Mortgage lending to older borrowers jumped in the first quarter of this year, according to figures from a banking and finance industry body.

The figures from UK Finance provide a quarterly insight into mortgages taken out by borrowers over the age of 55, covering “mainstream” lending to older borrowers, as well as specialist products such as lifetime mortgages.

Some 38,510 new loans were advanced to older borrowers in the first quarter of this year, marking a 33.5% annual rise.

The value of this lending was £6.1 billion – a jump of more than two-fifths (42.6%) compared with the same quarter a year previously.

There were 5,620 new lifetime mortgages advanced in the first quarter of this year, up 11.1% year-on-year. The value of this lending was £530 million, which was up 39.5% compared with the same quarter a year previously.

There were 339 retirement interest only mortgages advanced in the first quarter, up 19.4% year-on-year.

The value of this lending was £33 million, which was up 17.9% compared with the same quarter a year previously.

Toby Leek, president of NAEA (National Association of Estate Agents) Propertymark said: “It is encouraging to see the mortgage landscape evolving and making better provision across the board, especially for people who are aged 50-plus.

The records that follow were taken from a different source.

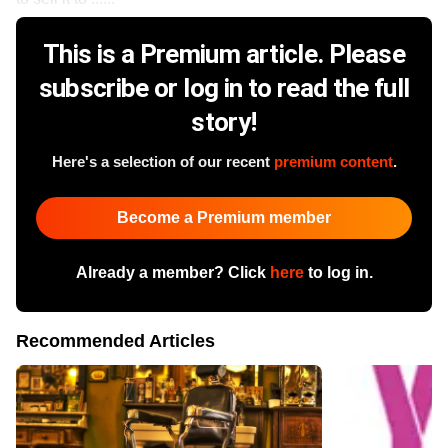
This is a Premium article. Please
subscribe or log in to read the full
story!
Here's a selection of our recent
premium content
.
Become a Premium member
Already a member? Click
here
to log in.
Recommended Articles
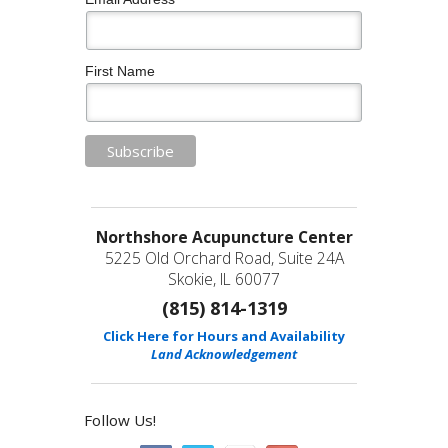
First Name
Northshore Acupuncture Center
5225 Old Orchard Road, Suite 24A
Skokie, IL 60077
(815) 814-1319
Click Here for Hours and Availability
Land Acknowledgement
Follow Us!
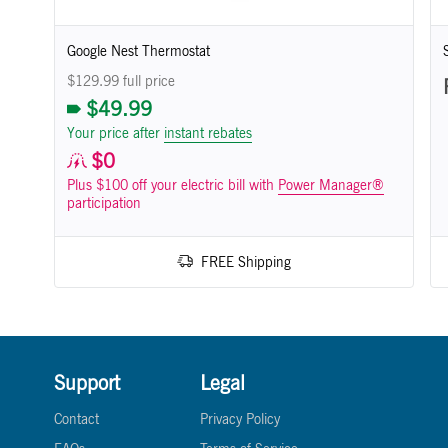
Google Nest Thermostat
$129.99 full price
$49.99
Your price after
instant rebates
$0
Plus $100 off your electric bill with
Power Manager®
participation
FREE Shipping
Support
Legal
Contact
Privacy Policy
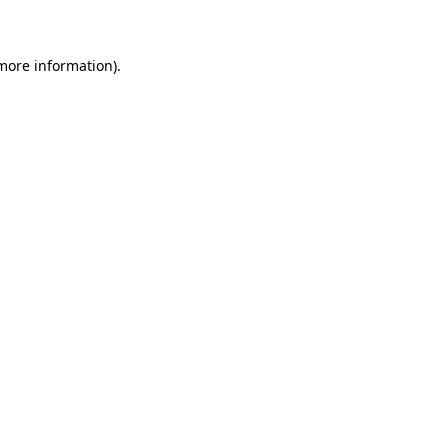
 more information)
.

“However, there are two sides to the coin to consider. This could also be down to underlying issues regarding the cost of living and how this might be impacting many older borrowers, specifically because they are having to delay paying off their mortgages until much later in life.

“In addition, shifts in consumer needs could also be down to factors such as higher interest rates and ever-increasing household bills making a substantial dent in affordability.”

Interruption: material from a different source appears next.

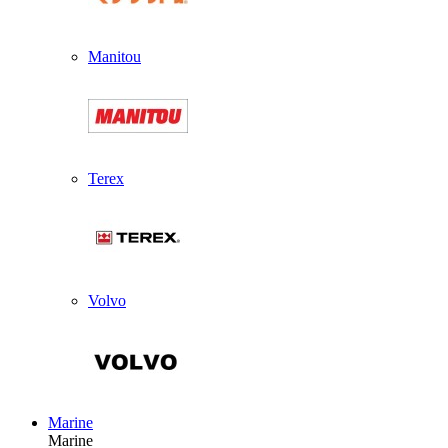
Manitou
Terex
Volvo
Marine
Marine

Helen Morrissey, head of retirement analysis at Hargreaves Lansdown, said: “Over the long term, we can expect these figures to keep increasing.

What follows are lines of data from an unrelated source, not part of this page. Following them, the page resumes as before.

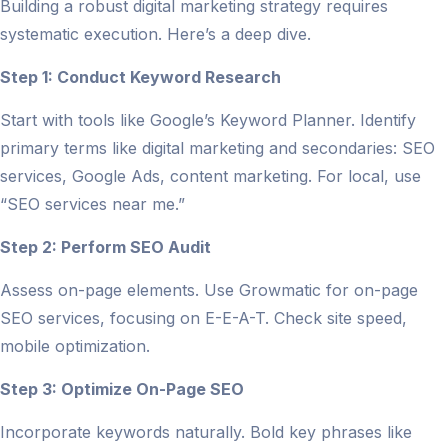
Building a robust digital marketing strategy requires
systematic execution. Here’s a deep dive.
Step 1: Conduct Keyword Research
Start with tools like Google’s Keyword Planner. Identify
primary terms like digital marketing and secondaries: SEO
services, Google Ads, content marketing. For local, use
“SEO services near me.”
Step 2: Perform SEO Audit
Assess on-page elements. Use Growmatic for on-page
SEO services, focusing on E-E-A-T. Check site speed,
mobile optimization.
Step 3: Optimize On-Page SEO
Incorporate keywords naturally. Bold key phrases like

“Rising house prices mean people are getting onto the property ladder later and taking longer mortgages, so even if everything in life goes to plan, they will be paying their mortgage beyond the age of 55.

“Some will be able to work later and use the extra cash to meet these outgoings, some will have windfalls during their working life to help pay off lump sums, but others face difficult retirement spending choices.”